RECORD EXTRACTS →
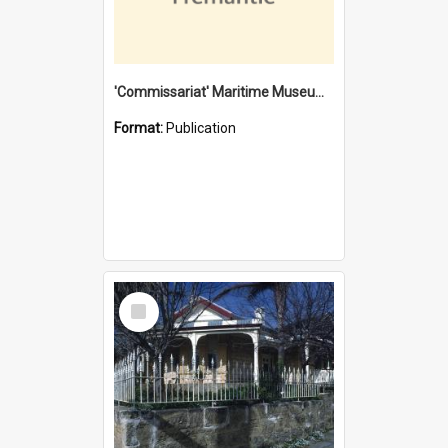
'Commissariat' Maritime Museum, Cliff Street, Fremantle, Western Australia : [presentation by] Gordon Palmoja [for] Public Works Department
Format:
Publication
Select
Item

WORK REQUEST →
Copy each line of the records above without change, but do not include any picture.

YOUR RESPONSE →
'Commissariat' Maritime Museum, Cliff Street, Fremantle, Western Australia : [presentation by] Gordon Palmoja [for] Public Works Department
Format:
Publication
Select
Item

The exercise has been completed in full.